I find it amazing that this anime has managed to build up a team that feels like a team and the camaraderie and all the points that go with teamwork as a theme, but each character has gone on an interesting personal journey. Some of these journey’s have been happening quietly in the background but they’ve been there and as the final stretch shows each character finally running their leg we get closure on each of these personal stories.
It really is a remarkable story and one I’ve thoroughly enjoyed getting caught up in. I’m going to be very sad to see this one leave my watch list at the end of the season.
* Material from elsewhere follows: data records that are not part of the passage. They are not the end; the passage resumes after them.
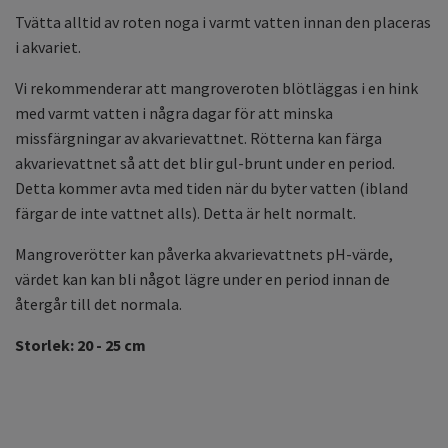
Tvätta alltid av roten noga i varmt vatten innan den placeras
i akvariet.
Vi rekommenderar att mangroveroten blötläggas i en hink
med varmt vatten i några dagar för att minska
missfärgningar av akvarievattnet. Rötterna kan färga
akvarievattnet så att det blir gul-brunt under en period.
Detta kommer avta med tiden när du byter vatten (ibland
färgar de inte vattnet alls). Detta är helt normalt.
Mangroverötter kan påverka akvarievattnets pH-värde,
värdet kan kan bli något lägre under en period innan de
återgår till det normala.
Storlek: 20 - 25 cm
I seldom throw the word ‘perfect’ around when describing an anime. Or even a particular episode of an anime. Mostly because there’s usually something that could be improved. And that is true here as well with episode 20 of Run With The Wind. Jota’s opening part of this episode was quite weak, as is his character in general, and yet… when thinking back on the episode as a whole… Perfect.
Anime has given us the new face of determination. Of never giving up or surrendering. And it isn’t some shouty shounen protagonist or overpowered fighter who will win the day regardless of how many buckets of blood they just left all over the ground before they picked up their sword again.
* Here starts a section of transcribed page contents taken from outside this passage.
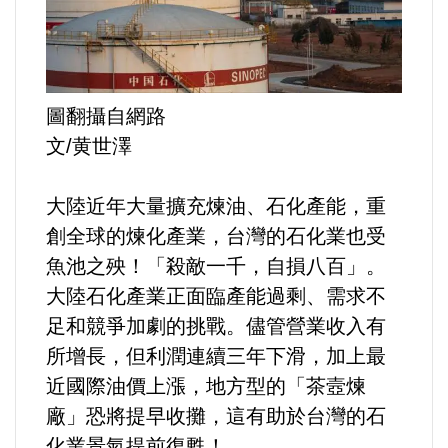
運動/體育/休閒/育樂
兩岸/大陸
圖翻攝自網路
寵物/動保
文/黄世澤
焦點
大陸近年大量擴充煉油、石化產能，重
婦女/孩童
創全球的煉化產業，台灣的石化業也受
魚池之殃！「殺敵一千，自損八百」。
熱門
大陸石化產業正面臨產能過剩、需求不
足和競爭加劇的挑戰。儘管營業收入有
健康/養生
所增長，但利潤連續三年下滑，加上最
近國際油價上漲，地方型的「茶壼煉
命理/信仰/宗教/宮廟/教會
廠」恐將提早收攤，這有助於台灣的石
化業景氣提前復甦！
演講/發表會/論壇/研討會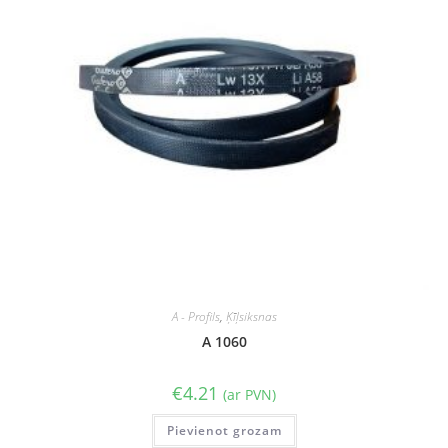
A - Profils
,
Ķīļsiksnas
A 1060
€
4.21
(ar PVN)
Pievienot grozam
No, the face of determination, the most inspiring character I’ve come across since Winter last year when Hina and Rei blew me away with their character arcs in March Comes in Like a Lion, is Shindo from Run With The Wind. A quiet achiever and support character who isn’t the best at the sport, but was one of the first to decide to give it a go and try. One of the hardest workers at collecting support for the team and keeping the website going. Someone who has quietly supported each and every member of the team at one point or another.
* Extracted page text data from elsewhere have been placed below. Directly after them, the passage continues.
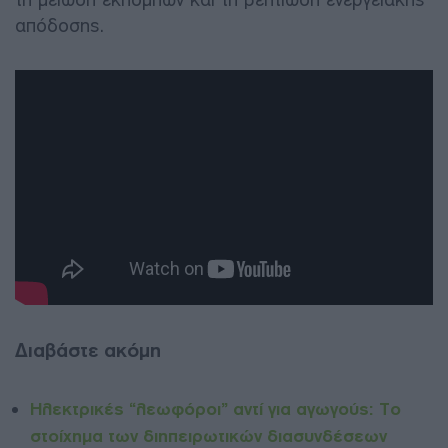
απόδοσης.
Διαβάστε ακόμη
Ηλεκτρικές “λεωφόροι” αντί για αγωγούς: Το
στοίχημα των διηπειρωτικών διασυνδέσεων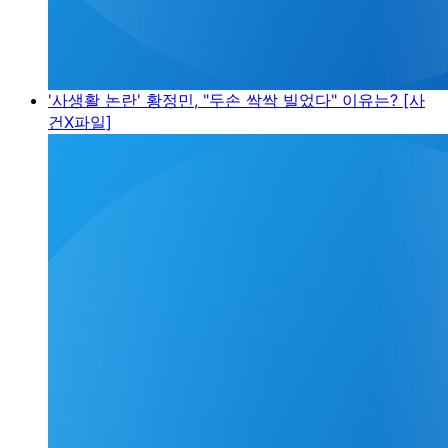
'사생활 논란' 황정민, "두손 싹싹 빌었다" 이유는? [사
건X파일]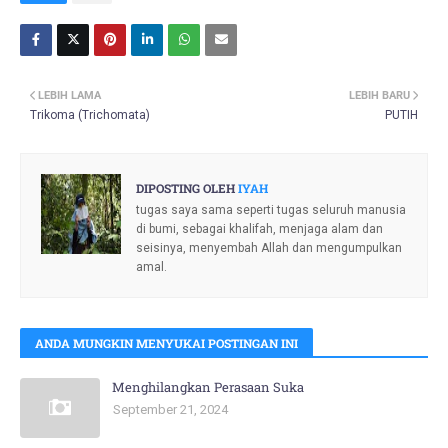
LEBIH LAMA
LEBIH BARU
Trikoma (Trichomata)
PUTIH
DIPOSTING OLEH
IYAH
tugas saya sama seperti tugas seluruh manusia
di bumi, sebagai khalifah, menjaga alam dan
seisinya, menyembah Allah dan mengumpulkan
amal.
ANDA MUNGKIN MENYUKAI POSTINGAN INI
Menghilangkan Perasaan Suka
September 21, 2024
A character who despite having a fever ran twenty kilometres up a mountain range and never gave up. He lost ground and time, was over taken, nearly collapsed on more than one occasion (and I think he did collapse at one point) and yet he had made a commitment to his team mates so for him giving up was not an option.
Shindo, your moment was absolutely perfect in every way. This episode reduced me to tears. Not a single tear or just glassy eyed, but full on sobs. While the episode itself won’t do it, watching the series to this point and realising the character journey to get here and then seeing that strength come shining through, it just hit me so hard.
Yeah, Run With The Wind is definitely going to be my anime of the season.
Run With The Wind continues to be the impressive front runner for the season for me, which surprises me immensely and yet is incredibly satisfying. The race begins for real this week and we watch Prince, Musa, and then Taro as each completes their part of the journey. Each character has had wonderful growth, not just as a runner, and that is impressive given the cast of ten main characters with none of them left feeling neglected.
Still, Prince was the standout, at least for me. He remains the character who gets the best lines and moments, and his request that Haiji not apologised to him for dragging him into running but that Haiji encouraged him the way any of the characters from his manga might be encouraged was just adorable. Seeing Prince make the finish line at all, and to do so in relatively good time (okay he was last but he barely qualified in the first place) was one of those moments that nearly moved me to tears. Then we got the reaction from the rest of the team, cheering on Prince’s achievement and yeah, there were tears to the point I had to pause the episode.
Despite Prince’s excellent showing, Musa and Taro didn’t let themselves be outshone and I think I love that the most about this show. Each character plays their part and steps up to lead the episode when they need to and steps back when it is time for someone else. Both were reflecting on their journey and I must admit I really enjoyed Taro’s run and learning more about his relationship with his brother. And then of course there was Hana showing up in the final stretch.
But, I will warn you if you haven’t already watched the episode, don’t watch the preview. It just sets your heart hurting and there’s a whole week before we’ll find out what happens. Save yourself the pain and just enjoy the episode and then hope against hope that everyone in the team finishes their leg next week.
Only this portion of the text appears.